I confirm that I have read this submission and believe that I have an appropriate level of expertise to confirm that it is of an acceptable scientific standard.

This work published a genome for a butterfly species representing family Hesperiidae. High-quality genomes like the one generated here are of great value for people working on genomics of butterflies and other taxa. I was carefully reading the manuscript through and found it very well prepared. As far as I can see, there are no questions concerning the validity of the methods and conducted analyses, and the quality of this work appears very good to me. I am, however, not very familiar with several of the analytical tools used in this study. Despite this, I am fully confident that this data merits being published in Wellcome Open Research journal and that there are no major (nor even minor) flaws in this paper. I am therefore happy to recommend its publication in its present form with two very minor reservations:

In the Genome annotation report section, the authors state that 2,976 non-coding genes were annotated. What are non-coding genes given that by definition genes are coding regions of genome?

I think a comma is lacking after the name Hayward on page 3.

Are sufficient details of methods and materials provided to allow replication by others?

Yes

Is the rationale for creating the dataset(s) clearly described?

Yes

Are the datasets clearly presented in a useable and accessible format?

Yes

Are the protocols appropriate and is the work technically sound?

Yes

Reviewer Expertise:

Biodiversity genomics, DNA barcoding, Insect taxonomy

I confirm that I have read this submission and believe that I have an appropriate level of expertise to confirm that it is of an acceptable scientific standard.

This manuscript describes the sequencing and genome assembly of the European grizzled skipper Pyrgus malvae. There are some conservation concerns in parts of the range of this species, making collecting its genome sequence justifiable. The work described is competent and the writing is clear. Most of the data is clearly presented in a useable and accessible format. The one exception is that it is not clear where to find the assembled sequences for the second haplotype. I can find only one set of accessions in the text of the manuscript, presumably for the first haplotype. Where the second haplotype can be found should be made clear.

Minor Concerns:

p. 3 Background: First 4 sentences of the background are without in-text citations. Where does this information come from?

p. 3Similarly in 3 rd background paragraph, no citations for:“When fully-grown, the larva constructs a cocoon at the base of low vegetation, where it overwinters as a pupa. Adults feed on a wide variety of nectar sources, including Bird’s foot trefoil ( Lotus corniculatus), bugle ( Ajuga reptans), buttercup ( Ranunculus species), daisy ( Bellis perennis), and dandelion ( Taraxacum officinale).”

p. 3 suggested reword “At the European level this species is listed as Least Concern in the IUCN Red List…”.

p. 3 “While not fully phased, the assembly deposited is of one haplotype.

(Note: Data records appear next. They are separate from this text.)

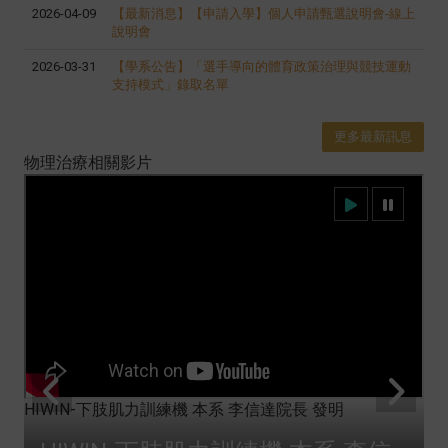
2026-04-09
【最新消息】【申請入學】個人申請甄選說明會-線上
說明會
2026-03-31
【學系公告】「選手導向的體育政策治理與競技運動
支持模式」錄取名單
更多最新訊息
物理治療相關影片
HIWIN-下肢肌力訓練機 本系 李信達院長 發明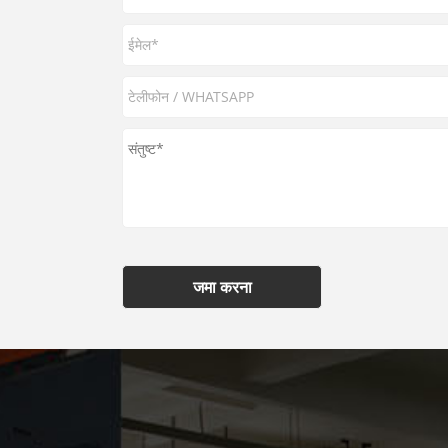
जमा करना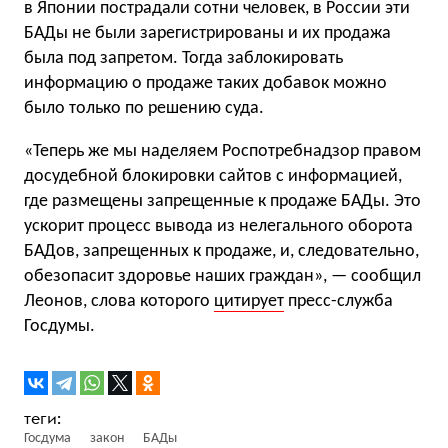
в Японии пострадали сотни человек, в России эти
БАДы не были зарегистрированы и их продажа
была под запретом. Тогда заблокировать
информацию о продаже таких добавок можно
было только по решению суда.
«Теперь же мы наделяем Роспотребнадзор правом
досудебной блокировки сайтов с информацией,
где размещены запрещенные к продаже БАДы. Это
ускорит процесс вывода из нелегального оборота
БАДов, запрещенных к продаже, и, следовательно,
обезопасит здоровье наших граждан», — сообщил
Леонов, слова которого
цитирует
пресс-служба
Госдумы.
Госдума
закон
БАДы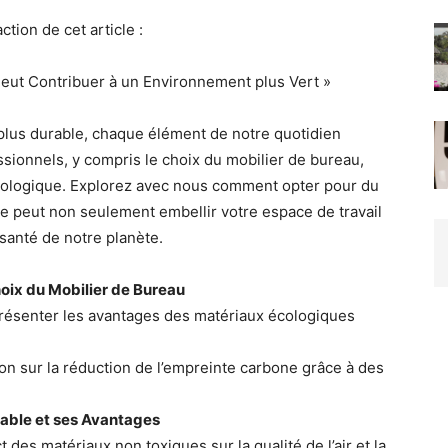
ction de cet article :
eut Contribuer à un Environnement plus Vert »
 plus durable, chaque élément de notre quotidien
ionnels, y compris le choix du mobilier de bureau,
écologique. Explorez avec nous comment opter pour du
e peut non seulement embellir votre espace de travail
 santé de notre planète.
hoix du Mobilier de Bureau
ésenter les avantages des matériaux écologiques
n sur la réduction de l’empreinte carbone grâce à des
able et ses Avantages
t des matériaux non toxiques sur la qualité de l’air et la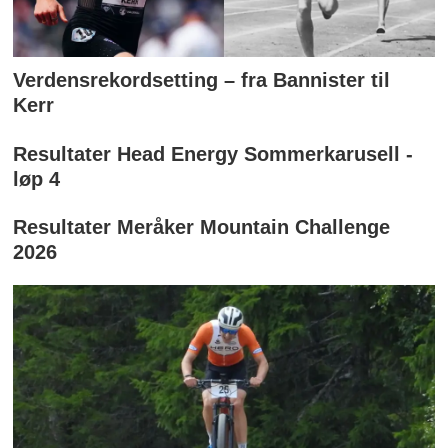
Verdensrekordsetting – fra Bannister til
Kerr
Resultater Head Energy Sommerkarusell -
løp 4
Resultater Meråker Mountain Challenge
2026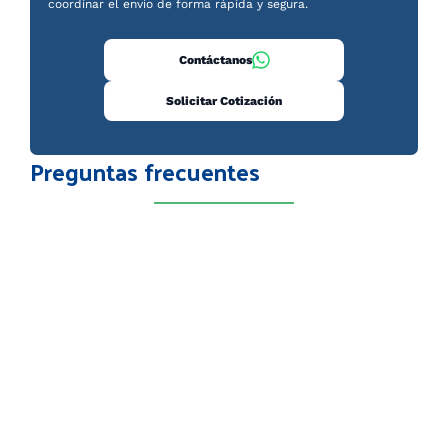
coordinar el envío de forma rápida y segura.
Contáctanos
Solicitar Cotización
Preguntas frecuentes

Contigs corresponding to the second haplotype have also been deposited.” Where is the second haplotype deposited?  I can only find set of INSDC accession numbers in Table 2, which I presume are associated with the first haplotype.

Are sufficient details of methods and materials provided to allow replication by others?

Yes

Is the rationale for creating the dataset(s) clearly described?

Yes

Are the datasets clearly presented in a useable and accessible format?

Partly

Are the protocols appropriate and is the work technically sound?

Yes

Reviewer Expertise:

genomics, Lepidoptera, phylogenetics, genetics, evo-devo

I confirm that I have read this submission and believe that I have an appropriate level of expertise to confirm that it is of an acceptable scientific standard, however I have significant reservations, as outlined above.